Wikipedia co-founder slams “insane left-ward drive” of so-called neutral online platforms

Suggests that major websites should lose their Section 230 legal protections

Larry Sanger is a co-founder of the website Wikipedia. He is credited with coining the name of the site and writing the majority of its original governing policy. He also worked on Nupedia, Citizendium, and Everipedia and he was a former Philosophy Professor at Ohio State University.

In 2007, however, Sanger called Wikipedia “broken beyond repair.” Early on, left-wing activists made a large effort to take over any politically-charged areas of the site and write one-sided articles. For a very long time now, they have blocked writers from adding balance to these entries.

Now Larry Sanger is denouncing what he calls “the insane left-ward drive” of Wikipedia, Google, Facebook, and Twitter.
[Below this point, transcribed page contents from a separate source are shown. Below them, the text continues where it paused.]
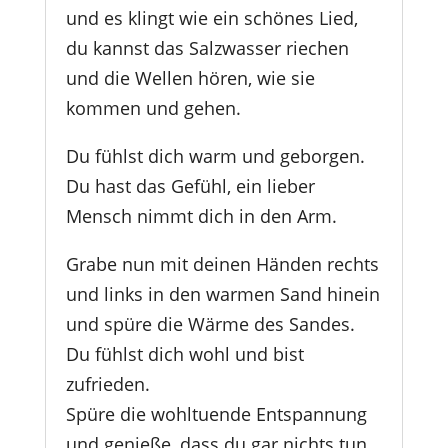
und es klingt wie ein schönes Lied,
du kannst das Salzwasser riechen
und die Wellen hören, wie sie
kommen und gehen.
Du fühlst dich warm und geborgen.
Du hast das Gefühl, ein lieber
Mensch nimmt dich in den Arm.
Grabe nun mit deinen Händen rechts
und links in den warmen Sand hinein
und spüre die Wärme des Sandes.
Du fühlst dich wohl und bist
zufrieden.
Spüre die wohltuende Entspannung
und genieße, dass du gar nichts tun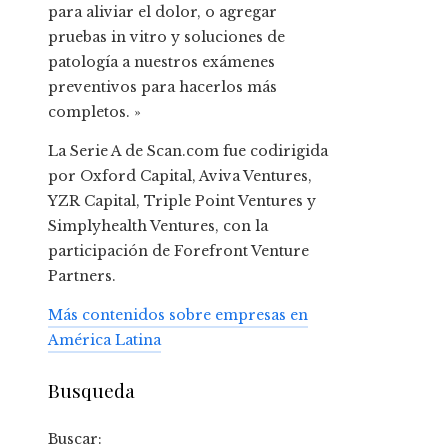
para aliviar el dolor, o agregar
pruebas in vitro y soluciones de
patología a nuestros exámenes
preventivos para hacerlos más
completos. »
La Serie A de Scan.com fue codirigida
por Oxford Capital, Aviva Ventures,
YZR Capital, Triple Point Ventures y
Simplyhealth Ventures, con la
participación de Forefront Venture
Partners.
Más contenidos sobre empresas en
América Latina
Busqueda
Buscar: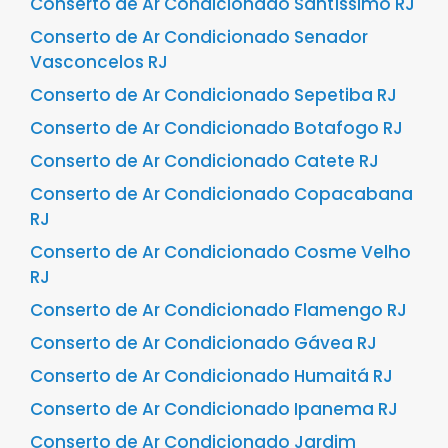
Conserto de Ar Condicionado Santíssimo RJ
Conserto de Ar Condicionado Senador
Vasconcelos RJ
Conserto de Ar Condicionado Sepetiba RJ
Conserto de Ar Condicionado Botafogo RJ
Conserto de Ar Condicionado Catete RJ
Conserto de Ar Condicionado Copacabana
RJ
Conserto de Ar Condicionado Cosme Velho
RJ
Conserto de Ar Condicionado Flamengo RJ
Conserto de Ar Condicionado Gávea RJ
Conserto de Ar Condicionado Humaitá RJ
Conserto de Ar Condicionado Ipanema RJ
Conserto de Ar Condicionado Jardim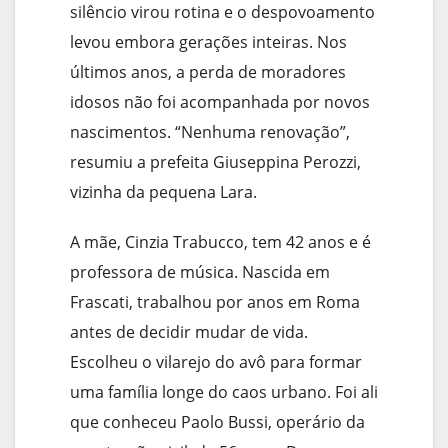
silêncio virou rotina e o despovoamento
levou embora gerações inteiras. Nos
últimos anos, a perda de moradores
idosos não foi acompanhada por novos
nascimentos. “Nenhuma renovação”,
resumiu a prefeita Giuseppina Perozzi,
vizinha da pequena Lara.
A mãe, Cinzia Trabucco, tem 42 anos e é
professora de música. Nascida em
Frascati, trabalhou por anos em Roma
antes de decidir mudar de vida.
Escolheu o vilarejo do avô para formar
uma família longe do caos urbano. Foi ali
que conheceu Paolo Bussi, operário da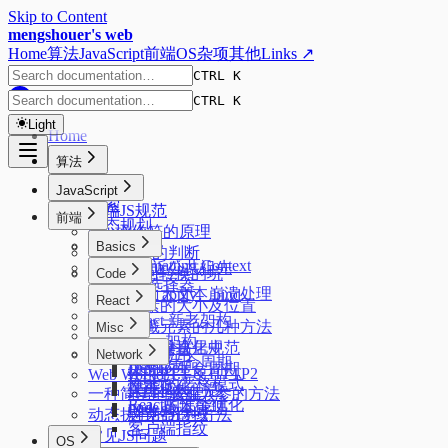
Skip to Content
mengshouer's web
Home
算法
JavaScript
前端
OS
杂项
其他
Links ↗
CTRL K
CTRL K
Light
Home
算法
排序
JavaScript
搜索
前端JS规范
前端
动态规划
new操作符的原理
树
Basics
数据类型的判断
Formatting Context
二叉树最近公共祖先
JSON来回转换的坑
Code
css选择器
页面大文本崩溃处理
实现 call、apply、bind
React
元素的大小及位置
标签函数
React 新老架构
隐藏元素的几种方法
Misc
Promise
Fiber 架构
水平垂直居中
前端模块化规范
Console 的使用
Network
React 生命周期
DevTools
页面的生命周期
HTTP1.1 & HTTP2
Web Worker
React的严格模式
性能优化
关于 1px 问题
HTTP缓存
一种简洁的添加入参的方法
React的性能优化
node 版本管理
Flex
浏览器跨域
动态执行的几种方法
客户端指纹
常见JS问题
OS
He also suggested that these sites should lose their Section 230 legal protections because they are no longer open platforms, but “pick and choose info publishers.” Section 230 protects all these websites from many kinds of lawsuits on the grounds that they are supposed to be “neutral” open platforms and not publishers.

Sanger also publicly challenged Jimmy Wales on the issue. Wales is another co-founder of Wikipedia, who publicly supports maintaining the Section 230 legal protections.

Currently, US Congressmen Paul Gosar and Tulsi Gabbard are sponsoring a bill in the US House that would add limits to this legal protection. US President Donald Trump is currently demanding that Section 230 protection be limited in the NDAA (defense spending) bill. His argument is that allowing non-neutral publishers to enjoy these protections is a danger to national security.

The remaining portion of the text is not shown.